Performance Profiler
import time
class RLPerformanceProfiler:
"""Profile RL system performance."""
def __init__(self, rl_manager):
"""
Args:
rl_manager: RLManager instance
"""
self.rl_manager = rl_manager
self.metrics = {
"select_times": [],
"update_times": [],
"persist_times": []
}
def profile_selection(self, query: str, top_n: int = 2):
"""Profile tool selection performance."""
start = time.time()
selected, state_key = self.rl_manager.select_tools(query, top_n=top_n)
duration = time.time() - start
self.metrics["select_times"].append(duration)
return selected, state_key, duration
def profile_update(self, state_key: str, tool: str, reward: float):
"""Profile Q-value update performance."""
start = time.time()
self.rl_manager.update(state_key, tool, reward)
duration = time.time() - start
self.metrics["update_times"].append(duration)
return duration
def profile_persistence(self):
"""Profile Q-table persistence performance."""
start = time.time()
self.rl_manager.force_persist()
duration = time.time() - start
self.metrics["persist_times"].append(duration)
return duration
def generate_performance_report(self):
"""Generate performance report."""
print("=== RL Performance Profile ===\n")
# Selection performance
if self.metrics["select_times"]:
avg_select = sum(self.metrics["select_times"]) / len(self.metrics["select_times"])
print(f"Tool Selection:")
print(f" Avg: {avg_select*1000:.2f}ms")
print(f" Min: {min(self.metrics['select_times'])*1000:.2f}ms")
print(f" Max: {max(self.metrics['select_times'])*1000:.2f}ms")
print()
# Update performance
if self.metrics["update_times"]:
avg_update = sum(self.metrics["update_times"]) / len(self.metrics["update_times"])
print(f"Q-Value Update:")
print(f" Avg: {avg_update*1000:.2f}ms")
print(f" Min: {min(self.metrics['update_times'])*1000:.2f}ms")
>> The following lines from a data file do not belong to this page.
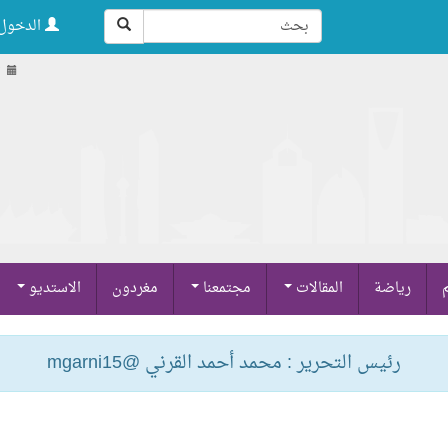
الدخول 
ا
م
رياضة
المقالات
مجتمعنا
مغردون
الاستديو
رئيس التحرير : محمد أحمد القرني @mgarni15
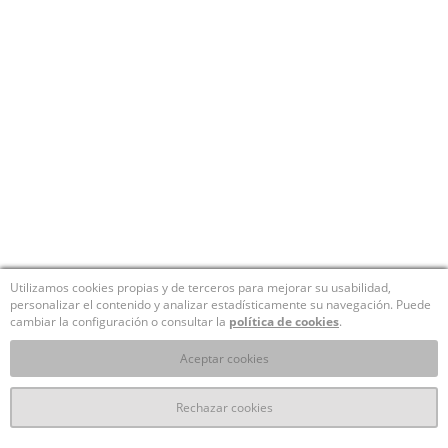
Utilizamos cookies propias y de terceros para mejorar su usabilidad,
personalizar el contenido y analizar estadísticamente su navegación. Puede
cambiar la configuración o consultar la
política de cookies
.
Aceptar cookies
Rechazar cookies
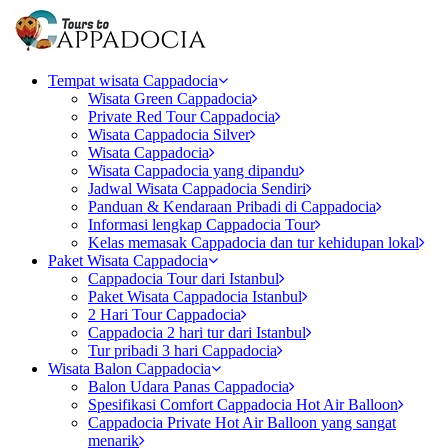
Tempat wisata Cappadocia
Wisata Green Cappadocia
Private Red Tour Cappadocia
Wisata Cappadocia Silver
Wisata Cappadocia
Wisata Cappadocia yang dipandu
Jadwal Wisata Cappadocia Sendiri
Panduan & Kendaraan Pribadi di Cappadocia
Informasi lengkap Cappadocia Tour
Kelas memasak Cappadocia dan tur kehidupan lokal
Paket Wisata Cappadocia
Cappadocia Tour dari Istanbul
Paket Wisata Cappadocia Istanbul
2 Hari Tour Cappadocia
Cappadocia 2 hari tur dari Istanbul
Tur pribadi 3 hari Cappadocia
Wisata Balon Cappadocia
Balon Udara Panas Cappadocia
Spesifikasi Comfort Cappadocia Hot Air Balloon
Cappadocia Private Hot Air Balloon yang sangat
menarik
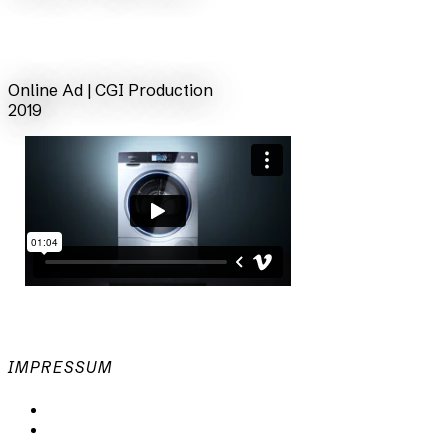
zurück
Online Ad | CGI Production
2019
IMPRESSUM
Datenschutzerklärung
Impressum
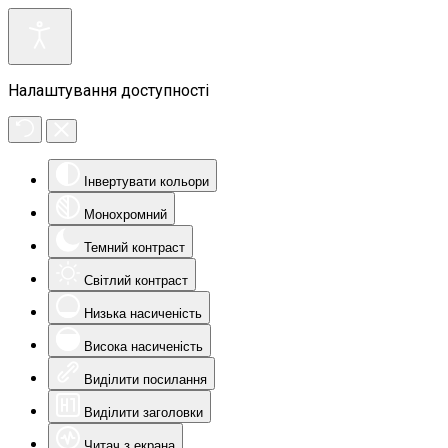
Налаштування доступності
Інвертувати кольори
Монохромний
Темний контраст
Світлий контраст
Низька насиченість
Висока насиченість
Виділити посилання
Виділити заголовки
Читач з екрана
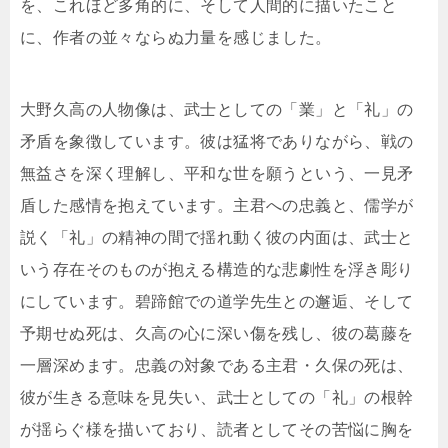
を、これほど多角的に、そして人間的に描いたこと
に、作者の並々ならぬ力量を感じました。
大野久高の人物像は、武士としての「業」と「礼」の
矛盾を象徴しています。彼は猛将でありながら、戦の
無益さを深く理解し、平和な世を願うという、一見矛
盾した感情を抱えています。主君への忠義と、儒学が
説く「礼」の精神の間で揺れ動く彼の内面は、武士と
いう存在そのものが抱える構造的な悲劇性を浮き彫り
にしています。碧蹄館での道学先生との邂逅、そして
予期せぬ死は、久高の心に深い傷を残し、彼の葛藤を
一層深めます。忠義の対象である主君・久保の死は、
彼が生きる意味を見失い、武士としての「礼」の根幹
が揺らぐ様を描いており、読者としてその苦悩に胸を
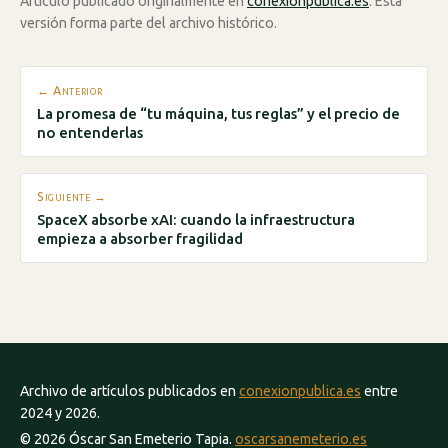
Artículo publicado originalmente en
conexionpublica.es
. Esta
versión forma parte del archivo histórico.
← Anterior
La promesa de “tu máquina, tus reglas” y el precio de
no entenderlas
Siguiente →
SpaceX absorbe xAI: cuando la infraestructura
empieza a absorber fragilidad
Archivo de artículos publicados en
conexionpublica.es
entre
2024 y 2026.
© 2026 Óscar San Emeterio Tapia.
oscarsanemeterio.es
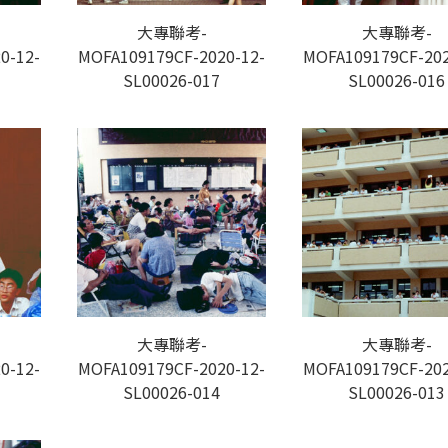
大專聯考-
大專聯考-
0-12-
MOFA109179CF-2020-12-
MOFA109179CF-202
SL00026-017
SL00026-016
大專聯考-
大專聯考-
0-12-
MOFA109179CF-2020-12-
MOFA109179CF-202
SL00026-014
SL00026-013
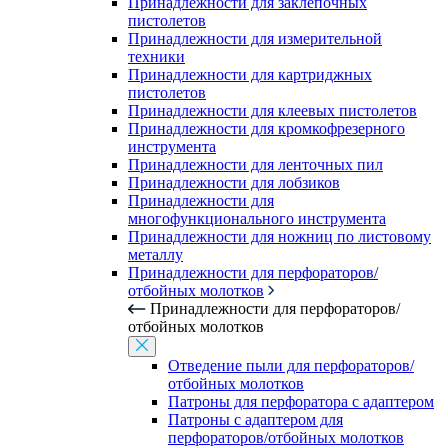
Принадлежности для заклепочных
пистолетов
Принадлежности для измерительной
техники
Принадлежности для картриджных
пистолетов
Принадлежности для клеевых пистолетов
Принадлежности для кромкофрезерного
инструмента
Принадлежности для ленточных пил
Принадлежности для лобзиков
Принадлежности для
многофункционального инструмента
Принадлежности для ножниц по листовому
металлу
Принадлежности для перфораторов/
отбойных молотков
Принадлежности для перфораторов/
отбойных молотков
Отведение пыли для перфораторов/
отбойных молотков
Патроны для перфоратора с адаптером
Патроны с адаптером для
перфораторов/отбойных молотков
print(f" Max: {max(self.metrics['update_times'])*1000:.2f}ms")
print()
# Persistence performance
if self.metrics["persist_times"]:
avg_persist = sum(self.metrics["persist_times"]) / len(self.metrics["persist_times"])
print(f"Persistence:")
print(f" Avg: {avg_persist*1000:.2f}ms")
# Usage
profiler = RLPerformanceProfiler(rl_manager)
# Profile operations
for i in range(100):
query = f"Test query {i}"
# Profile selection
selected, state_key, select_time = profiler.profile_selection(query)
# Profile update
reward = 0.8
for tool in selected:
update_time = profiler.profile_update(state_key, tool, reward)
# Profile persistence
persist_time = profiler.profile_persistence()
# Generate report
profiler.generate_performance_report()
🎓 Best Practices
1. Monitor Continuously
# ✅ Set up continuous monitoring
dashboard = RLMonitoringDashboard(rl_manager)
detector = RLAnomalyDetector(rl_manager)
# Run checks regularly
for interaction in production_loop():
dashboard.record_interaction(...)
if interaction % 100 == 0:
detector.run_full_check()
2. Alert on Anomalies
# ✅ Configure alerts
alert_thresholds = {
"min_q_value": -0.3,
"max_exploration_rate": 0.5,
"min_state_visits": 5
}
detector = RLAnomalyDetector(rl_manager, alert_thresholds)
3. Track Q-Value Convergence
# ✅ Monitor convergence
tracker = QValueTracker(rl_manager)
for epoch in training_loop():
train_epoch()
if epoch % 10 == 0:
tracker.snapshot()
convergence = tracker.get_convergence_metrics()
if convergence["converged"]:
break
4. Generate Regular Reports
# ✅ Schedule periodic reports
import schedule
def generate_reports():
analyzer.generate_tool_report()
state_analyzer.generate_state_quality_report(important_queries)
viz_suite.create_comprehensive_dashboard()
schedule.every().day.at("02:00").do(generate_reports)
🎯 Summary
Azcore provides comprehensive monitoring tools:
- Real-Time Metrics: Live system statistics and dashboards
- Q-Value Tracking: Monitor learning progress and convergence
- Tool Performance Analysis: Detailed tool-level analytics
- State Quality Reports: Analyze learned state quality
- Visualization Tools: Rich visualizations for insights
- Alerting: Automatic anomaly detection and alerting
- Debugging: Detailed trace logging and debugging
- Performance Profiling: Optimize system performance
Use these tools to ensure your RL system is healthy, learning effectively, and performing optimally in production.